# Maxar Image Availability Analysis

The Maxar image availability workflow takes as input a list of TerraFund project ids and returns as output a csv listing every project and how much of that project’s area has Maxar imagery coverage.

#### Workflow:
1. Pull info on project characteristics for the entire portfolio using the TerraMatch API
    - Repo/notebook: terrafund-portfolio-analysis/tm-api.ipynb
    - Input: list of TerraFund project IDs
    - Output: csv of all project features
2. Using the TM API csv, pull Maxar metadata
    - Repo/notebook: maxar-tools/decision-tree-metadata.ipynb and maxar-tools/src/decision_tree.py (? may need to change b/c of my additions to the acquire_metadata function)
    - Input: csv of project features
    - Output: csv of maxar metadata
3. Create imagery features (??)
    - Repo/notebook: terrafund-portfolio-analysis/maxar-img-avail.py
    - Input: csv of maxar metadata and csv of TM project features
    - Output: csv of project features and percent imagery coverage
4. Identify projects with 100% imagery coverage

In [1]:
import pandas as pd # used
import geopandas as gpd
import numpy as np
import matplotlib.pyplot as plt
from shapely.geometry import shape
from shapely.geometry import Polygon, Point
from shapely import union_all
import ast
from datetime import datetime, timedelta
import re
import os
import math
import requests
import yaml
import json
import pyproj
import sys
sys.path.append('../src/')
import image_availability as img
import process_api_results as clean
import decision_trees as tree
import tm_api_utils as api_request

%load_ext autoreload
%autoreload 2

### Parameters

In [2]:
# File paths
tm_auth_path = '../secrets.yaml'
tm_staging_url = "https://api-staging.terramatch.org/research/v3/sitePolygons?"                 # use for testing queries
tm_prod_url = "https://api.terramatch.org/research/v3/sitePolygons?"                            # Use to pull data for analysis'
approved_projects = '../terrafund-portfolio-analyses/projects_all_approved_202501091214.csv'    # List of projects with approved polygons
feats = '../data/tm_api_TEST.csv'                                                               # Polygon metadata & geometries from TM API
maxar_feats = '/home/darby/github_repos/maxar-tools/data/tm_api_TEST.csv'                       # Polygon metadata & geometries from TM API saved to maxar-tools repo
maxar_md = '../data/imagery_availability/comb_img_availability_2025-02-26.csv'                  # Metadata for Maxar images corresponding to polygons

# Define filtering thesholds (stored in a dictionary)
filters = {
    'cloud_cover': 50,          # Remove images with >50% cloud cover
    'off_nadir': 30,            # Remove images with >30° off-nadir angle
    'sun_elevation': 30,        # Keep only images where sun elevation >30°
    'date_range': (-366, 0),    # Date range of 1 year before plantstart
    'img_count': 1,             # Threshold for identifying image availability (REASSESS)
    'ev_range': (730,1095)      # Early verification window (2-3 years after plantstart date) (REASSESS)
}

## Code Workflow Outline (DON'T RUN!!)

In [None]:
# Step 1: LOAD AND PREPROCESS DATA
# 1.1: Load polygon dataset
poly_csv = gpd.GeoDataFrame(polygon geometries & metadata)

# 1.2 Load image dataset
img_csv = gpd.GeoDataFrame(maxar image geometries & metadata)

# 1.3 Preprocess the data
poly_gdf = preprocess_polygons(poly_csv) # Clean data, convert geometries, enforce CRS
img_gdf = preprocess_images(img_csv) # Clean data, convert geometries, enforce CRS


# Step 2: MERGE POLYGON DATA WITH IMAGE DATA
merged_gdf = img_gdf.merge(poly_gdf, on=['project_id', 'poly_id'], how='left')

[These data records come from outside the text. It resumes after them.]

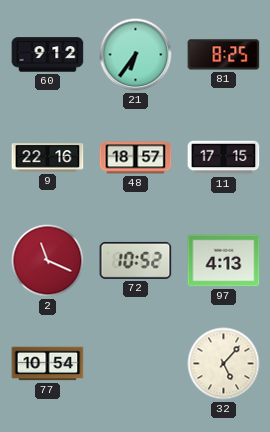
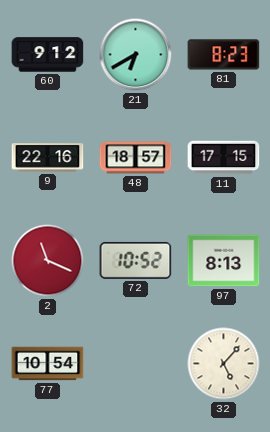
21: 6:36 -> 6:40
81: 8:25 -> 8:23
97: 4:13 -> 8:13
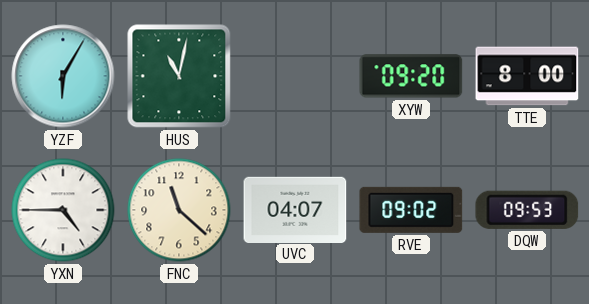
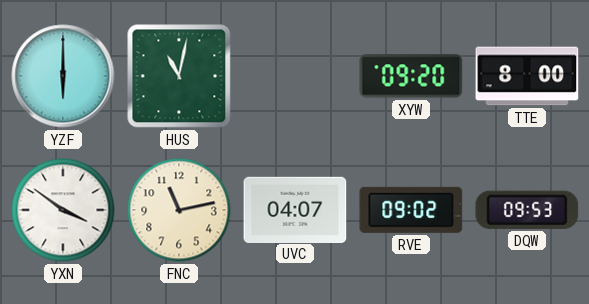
YZF: 6:05 -> 6:00
YXN: 4:45 -> 3:51
FNC: 11:22 -> 11:13
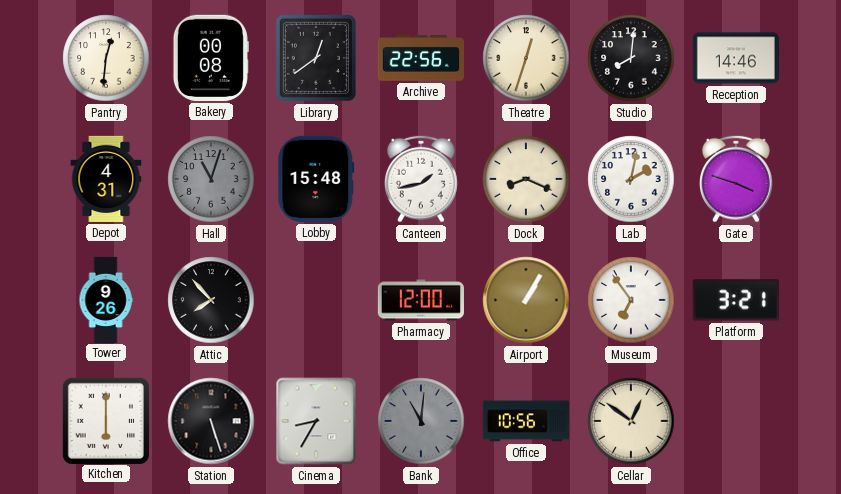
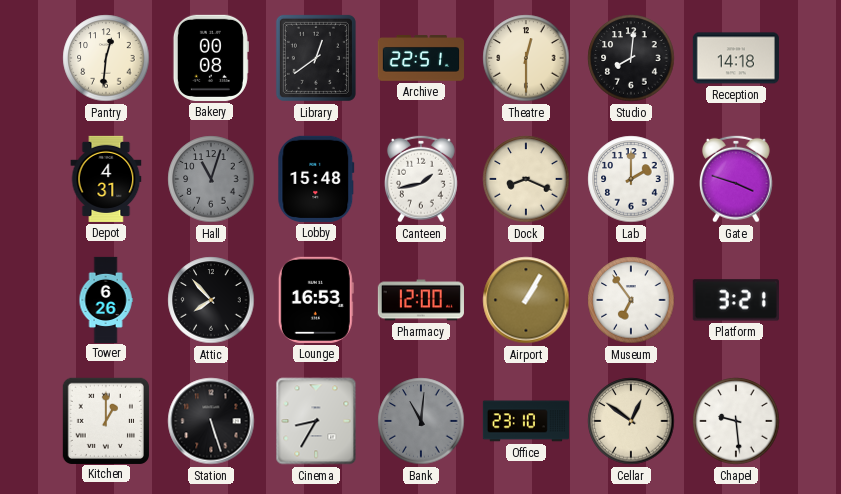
Archive: 22:56 -> 22:51
Theatre: 12:33 -> 12:30
Reception: 14:46 -> 14:18
Lab: 2:02 -> 2:00
Tower: 9:26 -> 6:26
Lounge: none -> 16:53
Kitchen: 6:00 -> 1:00
Office: 10:56 -> 23:10
Chapel: none -> 9:29
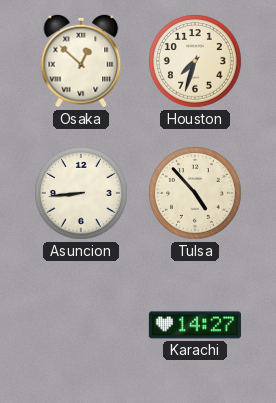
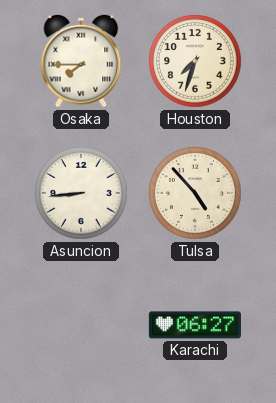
Osaka: 12:52 -> 7:45
Karachi: 14:27 -> 06:27
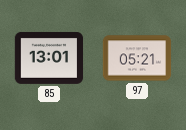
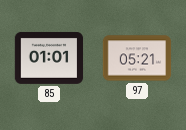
85: 13:01 -> 01:01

# Step 3: PRE-FILTER IMAGES
filtered_images = merged_gdf where:
    (date is within allowed date range) &
    (cloud cover < cloud_thresh) &
    (off-nadir angle < off_nadir_thresh) &
    (sun elevation < sun_elev_thresh)

# Step 4: ITERATE THROUGH PROJECTS AND POLYGONS TO CALCULATE IMAGERY COVERAGE
# 4.1 Create a dictionary for project-polygon mapping
project_polygons = {project_id: list of poly_ids associated with that project} # Create a dictionary

# 4.2 Initialize list to store low coverage cases
low_img_coverage_log = []

# 4.3 Iterate through each project
for each project_id in project_polygons:

    # 4.4 Get all polygons for this project
    project_polygons_list = list of poly_ids for this project_id

    # 4.5 Iterate through each polygon in the project
    for each poly_id in project_polygons_list:
    
        # 4.6 Get all images associated with this polygon
        poly_images = filtered_images[filtered_images['poly_id'] == poly_id]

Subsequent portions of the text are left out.